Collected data
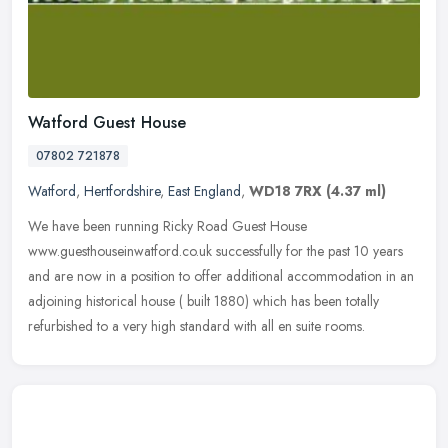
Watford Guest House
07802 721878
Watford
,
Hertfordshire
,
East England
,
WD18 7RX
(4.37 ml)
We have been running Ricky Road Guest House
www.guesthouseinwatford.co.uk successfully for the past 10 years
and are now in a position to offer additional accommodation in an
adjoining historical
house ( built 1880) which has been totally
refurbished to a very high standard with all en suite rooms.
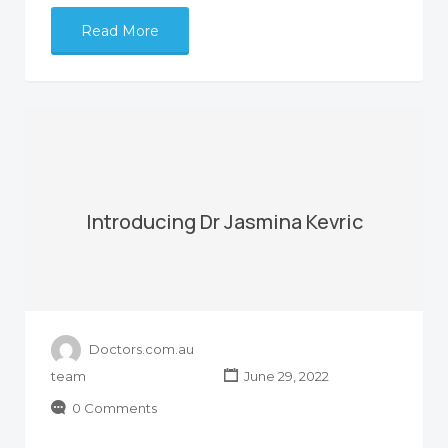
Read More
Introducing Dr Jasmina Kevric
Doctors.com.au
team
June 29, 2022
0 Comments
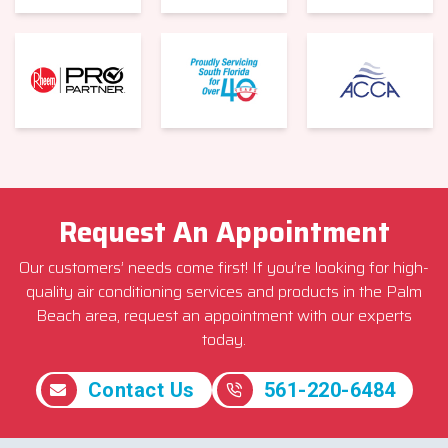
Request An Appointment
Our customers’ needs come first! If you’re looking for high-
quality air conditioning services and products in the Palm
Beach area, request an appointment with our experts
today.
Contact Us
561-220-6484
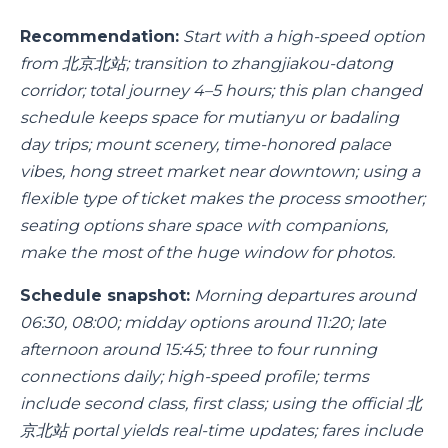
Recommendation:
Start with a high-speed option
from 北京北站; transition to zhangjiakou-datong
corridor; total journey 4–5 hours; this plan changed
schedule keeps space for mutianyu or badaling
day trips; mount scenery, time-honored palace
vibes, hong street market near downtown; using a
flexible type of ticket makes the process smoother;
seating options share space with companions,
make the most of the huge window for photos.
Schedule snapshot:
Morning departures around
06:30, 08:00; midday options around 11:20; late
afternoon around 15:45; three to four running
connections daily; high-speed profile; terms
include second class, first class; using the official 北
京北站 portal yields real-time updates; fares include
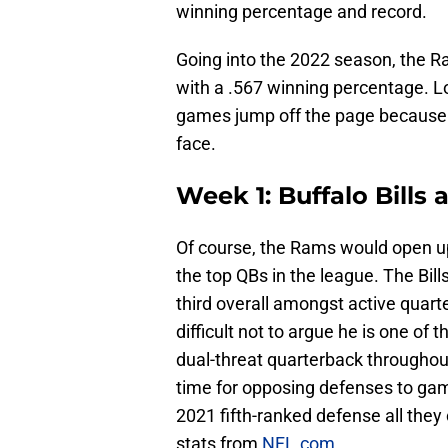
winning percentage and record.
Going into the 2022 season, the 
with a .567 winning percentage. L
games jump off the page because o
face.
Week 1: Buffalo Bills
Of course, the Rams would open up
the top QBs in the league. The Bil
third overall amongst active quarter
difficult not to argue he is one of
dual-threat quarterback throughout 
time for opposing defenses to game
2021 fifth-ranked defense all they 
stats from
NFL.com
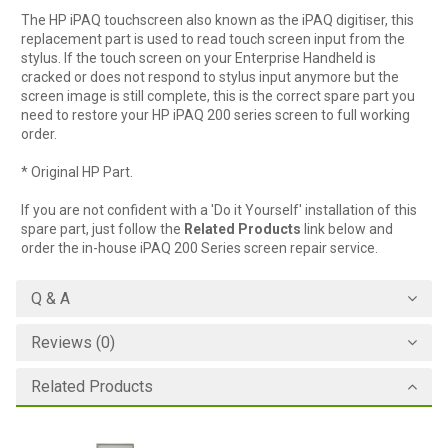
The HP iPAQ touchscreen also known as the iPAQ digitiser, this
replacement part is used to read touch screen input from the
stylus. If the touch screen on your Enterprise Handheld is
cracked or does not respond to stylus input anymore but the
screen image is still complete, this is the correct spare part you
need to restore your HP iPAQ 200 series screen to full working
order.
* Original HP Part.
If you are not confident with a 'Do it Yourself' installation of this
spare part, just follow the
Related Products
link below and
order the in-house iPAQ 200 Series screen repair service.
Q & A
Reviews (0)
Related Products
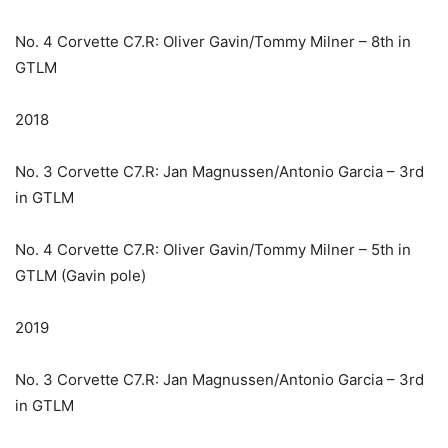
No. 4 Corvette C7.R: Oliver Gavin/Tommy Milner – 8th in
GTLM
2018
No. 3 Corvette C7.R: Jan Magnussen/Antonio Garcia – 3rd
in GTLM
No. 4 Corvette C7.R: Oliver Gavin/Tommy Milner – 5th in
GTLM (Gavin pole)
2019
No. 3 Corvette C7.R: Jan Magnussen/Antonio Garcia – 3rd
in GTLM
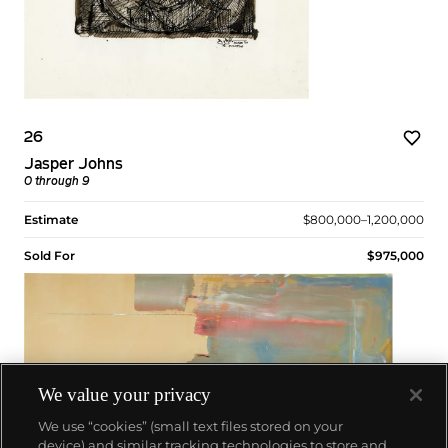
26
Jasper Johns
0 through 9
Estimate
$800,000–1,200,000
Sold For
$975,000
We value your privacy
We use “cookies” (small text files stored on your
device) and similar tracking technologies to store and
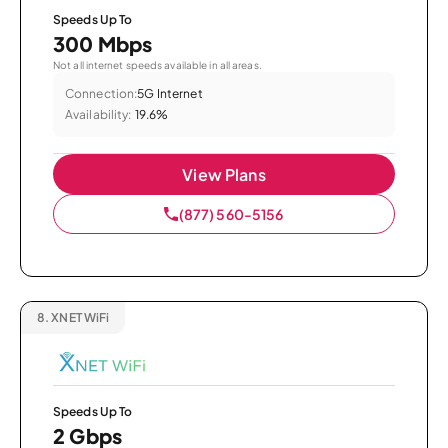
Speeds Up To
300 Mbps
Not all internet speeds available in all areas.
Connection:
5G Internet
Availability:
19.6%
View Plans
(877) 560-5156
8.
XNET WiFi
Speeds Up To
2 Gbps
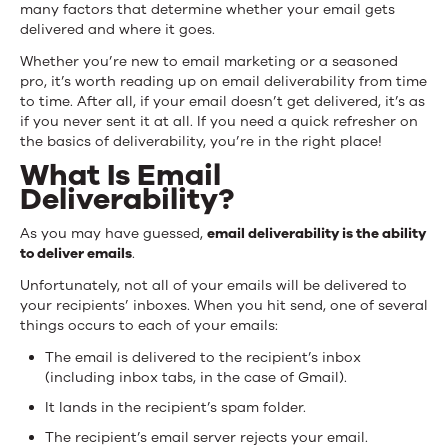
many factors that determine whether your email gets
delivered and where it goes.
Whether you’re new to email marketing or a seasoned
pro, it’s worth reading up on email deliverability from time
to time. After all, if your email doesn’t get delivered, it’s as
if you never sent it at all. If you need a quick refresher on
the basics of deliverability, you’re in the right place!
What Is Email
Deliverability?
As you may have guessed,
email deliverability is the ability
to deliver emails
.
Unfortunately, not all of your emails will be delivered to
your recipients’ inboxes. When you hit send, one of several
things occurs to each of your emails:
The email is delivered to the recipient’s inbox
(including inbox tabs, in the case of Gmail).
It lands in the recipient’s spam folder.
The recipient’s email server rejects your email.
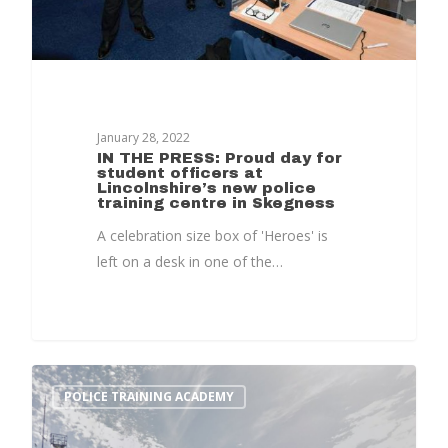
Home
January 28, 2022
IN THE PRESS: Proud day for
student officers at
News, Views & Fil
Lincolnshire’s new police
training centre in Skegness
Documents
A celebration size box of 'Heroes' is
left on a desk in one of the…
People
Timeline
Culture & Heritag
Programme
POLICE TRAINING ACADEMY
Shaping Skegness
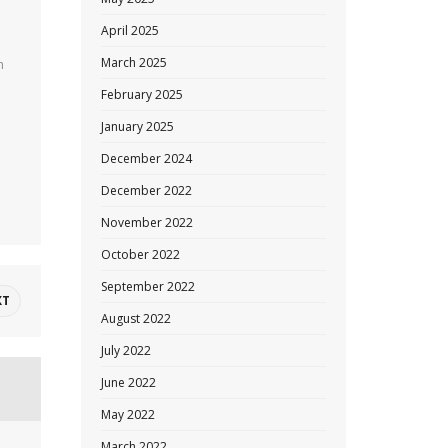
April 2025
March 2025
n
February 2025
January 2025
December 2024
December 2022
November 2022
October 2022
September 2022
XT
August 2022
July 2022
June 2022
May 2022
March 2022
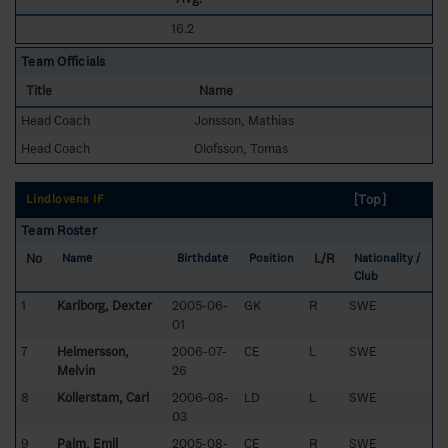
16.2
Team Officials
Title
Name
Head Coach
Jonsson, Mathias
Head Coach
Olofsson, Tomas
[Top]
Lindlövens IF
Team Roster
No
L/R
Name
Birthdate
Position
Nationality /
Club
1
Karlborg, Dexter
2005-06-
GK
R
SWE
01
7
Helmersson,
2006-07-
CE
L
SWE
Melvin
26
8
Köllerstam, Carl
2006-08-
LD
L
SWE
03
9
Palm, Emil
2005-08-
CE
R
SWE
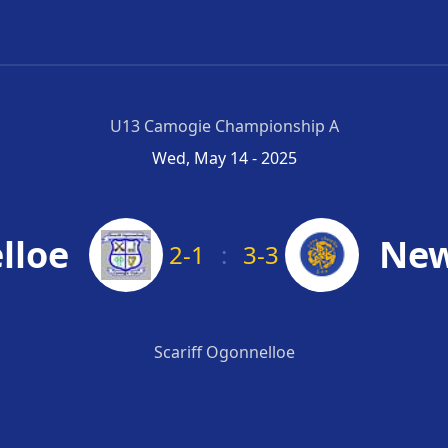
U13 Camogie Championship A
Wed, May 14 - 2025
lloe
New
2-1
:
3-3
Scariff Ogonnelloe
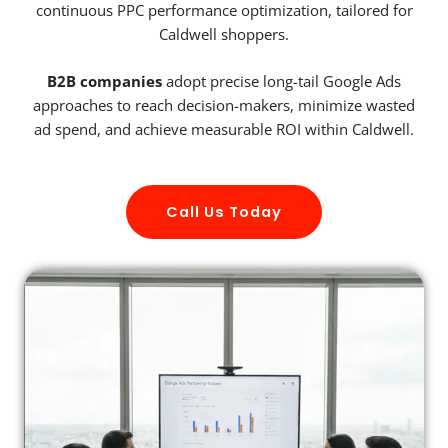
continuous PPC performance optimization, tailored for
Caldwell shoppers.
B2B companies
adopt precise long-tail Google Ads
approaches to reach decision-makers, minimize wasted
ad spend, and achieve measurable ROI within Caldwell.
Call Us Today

To do — Begin at the line containing "Team Roster" and stop at the last line of the data. Repeat only those lines, exactly, and leave out the pictures.

Exercise response —
Team Roster
No
L/R
Name
Birthdate
Position
Nationality /
Club
1
Karlborg, Dexter
2005-06-
GK
R
SWE
01
7
Helmersson,
2006-07-
CE
L
SWE
Melvin
26
8
Köllerstam, Carl
2006-08-
LD
L
SWE
03
9
Palm, Emil
2005-08-
CE
R
SWE
U13 Camogie Championship A
Wed, May 14 - 2025
lloe
New
2-1
:
3-3
Scariff Ogonnelloe
continuous PPC performance optimization, tailored for
Caldwell shoppers.
B2B companies
adopt precise long-tail Google Ads
approaches to reach decision-makers, minimize wasted
ad spend, and achieve measurable ROI within Caldwell.
Call Us Today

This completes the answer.